(Dataset entries)

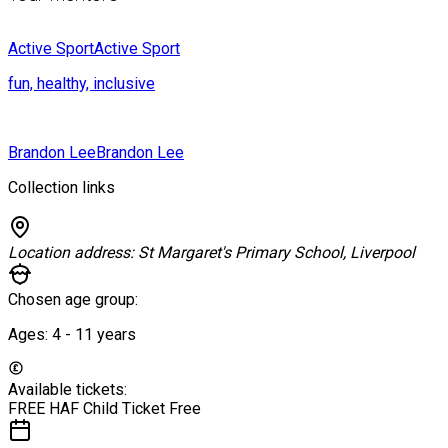
Active Sport
Active Sport
fun, healthy, inclusive
Brandon Lee
Brandon Lee
Collection links
Location address:
St Margaret's Primary School, Liverpool
Chosen age group:
Ages:
4 - 11
years
Available tickets:
FREE HAF Child Ticket
Free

## [Problem requirements]
Exactly as they appear above, print all the lines, but not the pictures.

## [Worked solution]
Active Sport
Active Sport
fun, healthy, inclusive
Brandon Lee
Brandon Lee
Collection links
Location address:
St Margaret's Primary School, Liverpool
Chosen age group:
Ages:
4 - 11
years
Available tickets:
FREE HAF Child Ticket
Free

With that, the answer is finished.